Do not expect UFC to look the other when it comes to online piracy of its various pay-per-view events. Dana White, the company’s president, recently told the Vancouver Sun that he and the UFC will do whatever it takes to eliminate piracy. “It’s gonna cost us a lot of money, but guess what, it’s gonna cost them [pirates] a lot of money. It’s gonna get to the point where it’s like, fuck it, maybe we shouldn’t pirate MMA anymore.” This is not a very forward-thinking way of looking at the problem, no.
It was only a few weeks ago that I first made mention of UFC’s efforts against piracy. The gist of the argument was, just let it happen and concentrate on maintaining the company’s momentum. The UFC doesn’t want to end up like the music industry, having sued its fans into indifference, if not antagonism, toward its product. It seems to me that, in the interest of the greater good, the UFC should ignore the streams that pop up. The greater good, of course, being continued and long-term growth at the expense of short-term profit (or, worse, revenge, because the tone Dana White has here screams nothing if not vengeance.)

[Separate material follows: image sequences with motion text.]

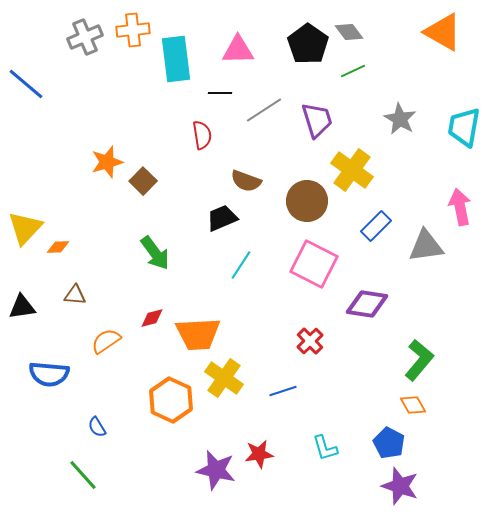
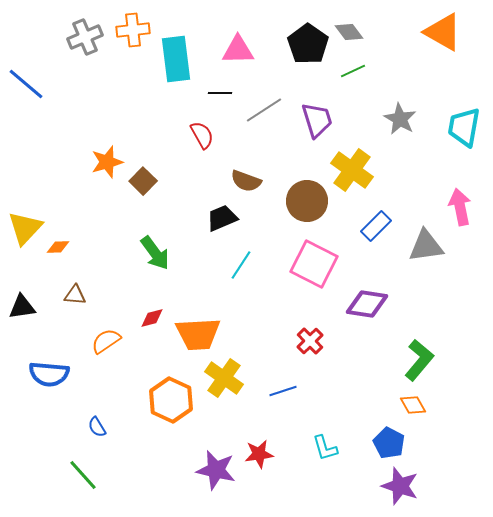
red semicircle at (202, 135): rotated 20 degrees counterclockwise
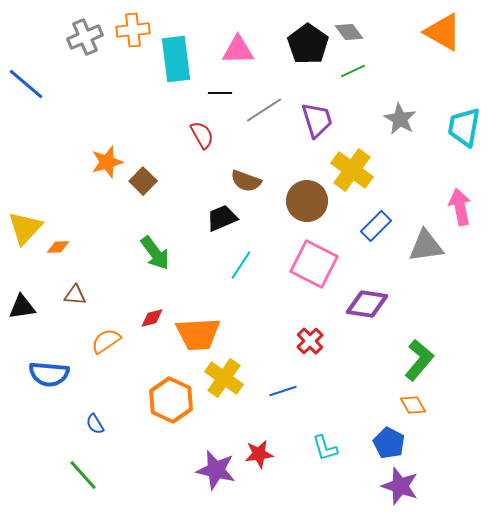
blue semicircle at (97, 427): moved 2 px left, 3 px up
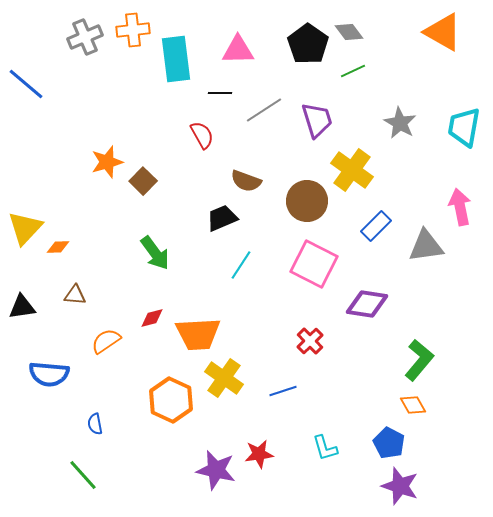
gray star at (400, 119): moved 4 px down
blue semicircle at (95, 424): rotated 20 degrees clockwise
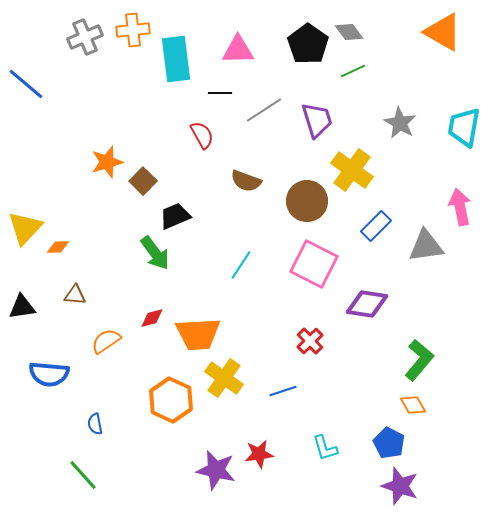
black trapezoid at (222, 218): moved 47 px left, 2 px up
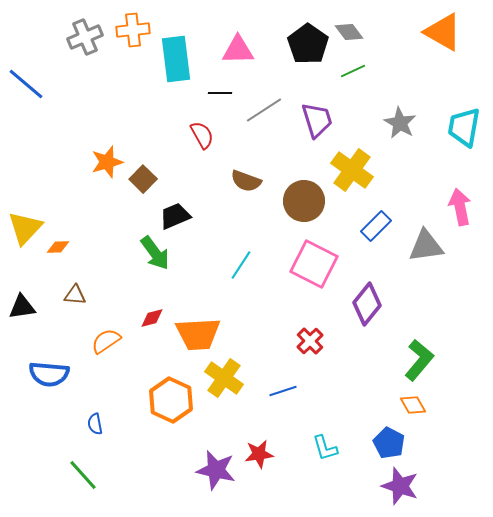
brown square at (143, 181): moved 2 px up
brown circle at (307, 201): moved 3 px left
purple diamond at (367, 304): rotated 60 degrees counterclockwise
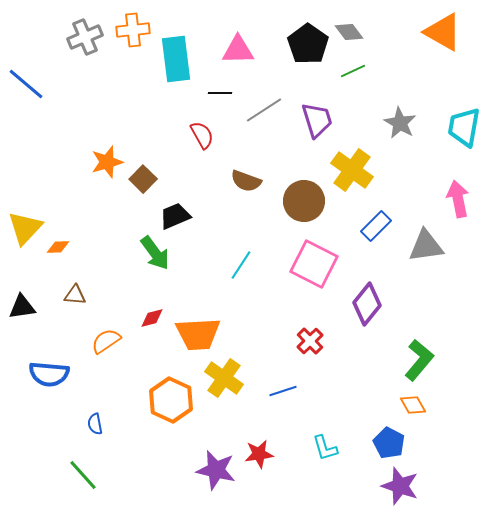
pink arrow at (460, 207): moved 2 px left, 8 px up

(Keep in mind that there’s no telling how many of these illegal streams are set up overseas where copyright laws are non-existent. There’s no telling how many of these streams are watched in countries where the local population has no other exposure to UFC, where they can’t buy an official stream for $10 per show. Why not let these people get a taste now, and in a few years’ time, when you’ve built up an international distribution infrastructure, come in and offer them legal ways of watching your content? Maybe hire Shane McMahon to figure that out? What, the ol’ “I didn’t pay for this before, so I’m not going to pay for it now?” song and dance? Those people aren’t your fans, nor will they ever be. Don’t worry about them.)

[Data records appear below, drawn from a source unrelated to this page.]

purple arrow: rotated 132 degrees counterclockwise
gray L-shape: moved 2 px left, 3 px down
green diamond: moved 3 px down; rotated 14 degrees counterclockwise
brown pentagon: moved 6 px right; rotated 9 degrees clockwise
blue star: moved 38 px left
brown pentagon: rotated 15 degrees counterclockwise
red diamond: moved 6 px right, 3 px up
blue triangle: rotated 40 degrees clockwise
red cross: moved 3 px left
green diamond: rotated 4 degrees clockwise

There’s a few more things to consider. The year 2009 was the company’s biggest grossing year on record, with a record 7.755 million PPV buys over the course of the year. That’s around $349 million in PPV revenue alone. Arguing that a couple hundred (or even thousand) people watching an illegal stream will ruin the company is a stretch at best. That number, $349 million, is likely to be the biggest number of any company of any sport on PPV ever, even bigger than boxing in its heyday (though boxing has been putting higher profile fights on plain ol’ HBO in order to grow an audience). There’s every reason to believe that 2010 will be even bigger, particularly if current UFC Heavyweight Champion Brock Lesnar can get healthy. A fight between Lesnar and, say, Frank Mir would do extraordinary numbers on pay-per-view. That’s them up there, by the way.
Needless to say, the UFC is doing just fine.

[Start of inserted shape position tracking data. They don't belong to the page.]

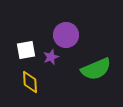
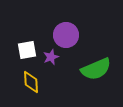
white square: moved 1 px right
yellow diamond: moved 1 px right
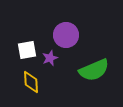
purple star: moved 1 px left, 1 px down
green semicircle: moved 2 px left, 1 px down
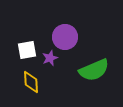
purple circle: moved 1 px left, 2 px down
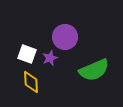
white square: moved 4 px down; rotated 30 degrees clockwise
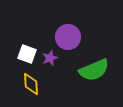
purple circle: moved 3 px right
yellow diamond: moved 2 px down
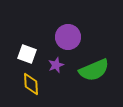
purple star: moved 6 px right, 7 px down
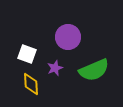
purple star: moved 1 px left, 3 px down
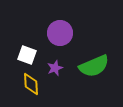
purple circle: moved 8 px left, 4 px up
white square: moved 1 px down
green semicircle: moved 4 px up
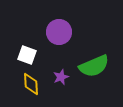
purple circle: moved 1 px left, 1 px up
purple star: moved 6 px right, 9 px down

This all started when the UFC filed suit against a Boston bar last week for showing an illegal live stream of the game. Yes: the bar literally hooked a laptop up to its TVs and had patrons watch that. Not only is that incredibly stupid on the bar’s part (the bar said that someone had set it up without its knowledge, which is incredibly difficult to believe), but, really, who wants to see an Internet live stream blown up onto a TV? It must have looked horrible. UFC wants $640,000 in damages. I hope it gets every single penny.
UFC plans to combat the scourge of live streams by sending subpoenas to Web sites that ask for every single IP address that connected to the stream. Then UFC would go after those IP addresses, just like the RIAA did back in the day. Never mind that I (or anyone with a modicum of tech-savvy) could spoof my IP address with my hands tied behind my back. Never mind that people could just connect to the stream using any number of anonymizers. And what if you live in an apartment building with a bunch of open Wi-Fi access points, or, just as bad, encrypted only with WEP? A ne’er-do-well could hide his identity any number of ways. An IP address is not someone’s unique genetic code, so let’s stop pretending it is.
Then think of the possible backlash. For all the money UFC is going to spend in and around the legal system by going after alleged pirates—and how long would we have to wait till it sues a single mother with three children, the oldest of whom connected to a stream for a moment just to see what all the fuss was about?—does the cost-to-benefit analysis work out? Maybe it does, I don’t know.
I don’t want it to sound like I’m defending the streams, I’m merely saying that it seems crazy to me to risk becoming the RIAA of this decade in order to prove a point. The UFC has every right to go after people who pirate its content, but it really ought to think about wether or not it’s even worth the trouble. Lawsuits didn’t eliminate music piracy. No, it was the proliferation of easy-to-use, legal alternatives (initially iTunes several years ago, and now things like the Zune Pass and Spotifiy and Pandora) that marginalized music piracy.
Suing everyone under the sun is not a method I would recommend to companies that are looking to grow.